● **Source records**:
┄┄┄┄┄┄

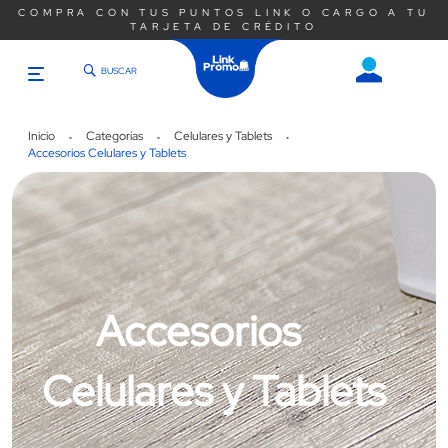
COMPRA CON TUS PUNTOS LINK O CARGO A TU
TARJETA DE CRÉDITO
BUSCAR
Saltar
al
contenido
Inicio
Categorías
Celulares y Tablets
Accesorios Celulares y Tablets
Accesorios
Celulares y Tablets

┄┄┄┄┄┄

● **Assignment**: Which lines hold the string "Accesorios"? Copy all of them from the data above.

● **Exercise result**:
Accesorios Celulares y Tablets
Accesorios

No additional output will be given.